Lo que añade este serial ficcionado al serial del proceso es un discurso, una lectura del mundo sin menoscabo del registro factual de los hechos que se convierte en punzante radiografía del eterno conflicto racial estadounidense. No era un hombre siendo juzgado, ni siquiera era un dios del deporte nacional, era una raza, una comunidad entera. Esa fue la estrategia ganadora adoptada por la defensa. Pudo o no haberlo cometido, las teorías son diversas: un encargo de la mafia, el hijo de Simpson, un asesino en serie según confesión carcelaria, etc. Pero eso no fue lo que se juzgó. Fue algo mucho más grande y a la postre incontrolable.
La inteligencia del guion se transforma en genialidad en el penúltimo capítulo, dedicado por entero a los miembros del jurado. Comprendemos, o podemos intuir entonces, en cómo el circo mediático también se había contagiado al sanedrín, a pesar de las limitadas comunicaciones con el exterior a las que tenían acceso.
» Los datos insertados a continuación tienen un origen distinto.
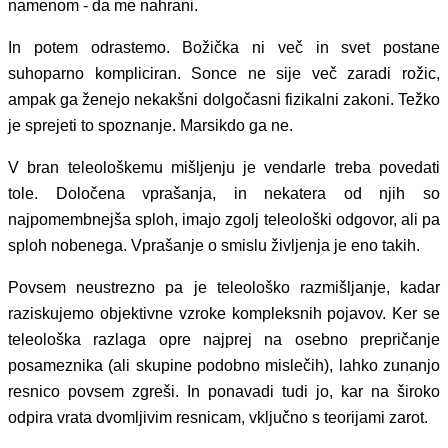
namenom - da me nahrani.
In potem odrastemo. Božička ni več in svet postane
suhoparno kompliciran. Sonce ne sije več zaradi rožic,
ampak ga ženejo nekakšni dolgočasni fizikalni zakoni. Težko
je sprejeti to spoznanje. Marsikdo ga ne.
V bran teleološkemu mišljenju je vendarle treba povedati
tole. Določena vprašanja, in nekatera od njih so
najpomembnejša sploh, imajo zgolj teleološki odgovor, ali pa
sploh nobenega. Vprašanje o smislu življenja je eno takih.
Povsem neustrezno pa je teleološko razmišljanje, kadar
raziskujemo objektivne vzroke kompleksnih pojavov. Ker se
teleološka razlaga opre najprej na osebno prepričanje
posameznika (ali skupine podobno mislečih), lahko zunanjo
resnico povsem zgreši. In ponavadi tudi jo, kar na široko
odpira vrata dvomljivim resnicam, vključno s teorijami zarot.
Cuatro meses encerrados en un hotel sin televisión, aislados por completo del mundo, puede acabar con los nervios de cualquiera. La deliberación de un proceso tan complejo no duró ni cuatro horas. Al parecer, la única persona que parecía convencida de la culpabilidad de O. J. Simpson, la única que no se dejó cegar por el guante encojido y las declaraciones de un policía racista, llegó ya demasiado exhausta y abatida como para defender su posición.
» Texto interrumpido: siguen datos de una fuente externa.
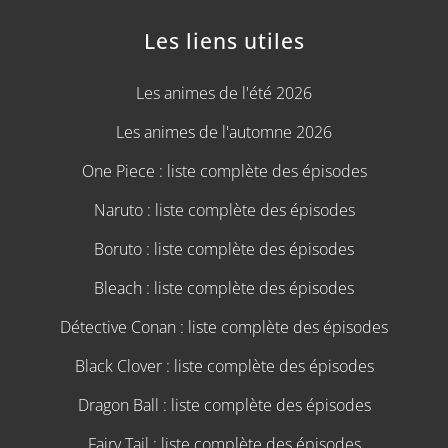
Les liens utiles
Les animes de l'été 2026
Les animes de l'automne 2026
One Piece : liste complète des épisodes
Naruto : liste complète des épisodes
Boruto : liste complète des épisodes
Bleach : liste complète des épisodes
Détective Conan : liste complète des épisodes
Black Clover : liste complète des épisodes
Dragon Ball : liste complète des épisodes
Fairy Tail : liste complète des épisodes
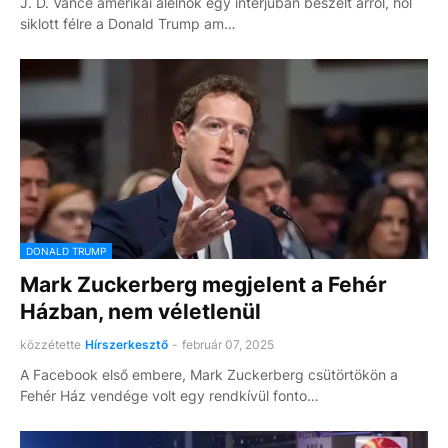
J. D. Vance amerikai alelnök egy interjúban beszélt arról, hol
siklott félre a Donald Trump am…
DONALD TRUMP
Mark Zuckerberg megjelent a Fehér
Házban, nem véletlenül
közzétette
Hírszerkesztő
-
február 07, 2025
A Facebook első embere, Mark Zuckerberg csütörtökön a
Fehér Ház vendége volt egy rendkívül fonto…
Quien conozca la miniserie Making a Murderer encontrará resonancias con ese sistema judicial poroso a las teorías conspiratorias que, en aquel caso, parecían completamente viables, y que en este se revelan mucho más endebles. En todo caso, la estrategia fue la misma pero a la inversa: anular la validez de las pruebas de ADN. Una de las claves de la eficacia de la serie es el aparente equilibrio en los tiempos dedicados a la acusación y al equipo de la defensa –llamado dream team por la prensa, liderados en la ficción por John Travolta y Courtney B. Vance–, la exposición de sus razones y estrategias, como si se tratara de garantizar la imparcialidad y equidistancia del relato. Pero nada más lejos. El punto de vista y la empatía emocional acaban anclados en la relación entre la fiscal Marcia Clark (Sarah Paulson), caucásica, y su ayudante Christopher Darden (Sterling K. Brown), afroamericano. En ellos están contenidos la concordia social, el trabajo y la honestidad profesional, y el raciocinio analítico que tan ausentes estuvieron a lo largo del proceso.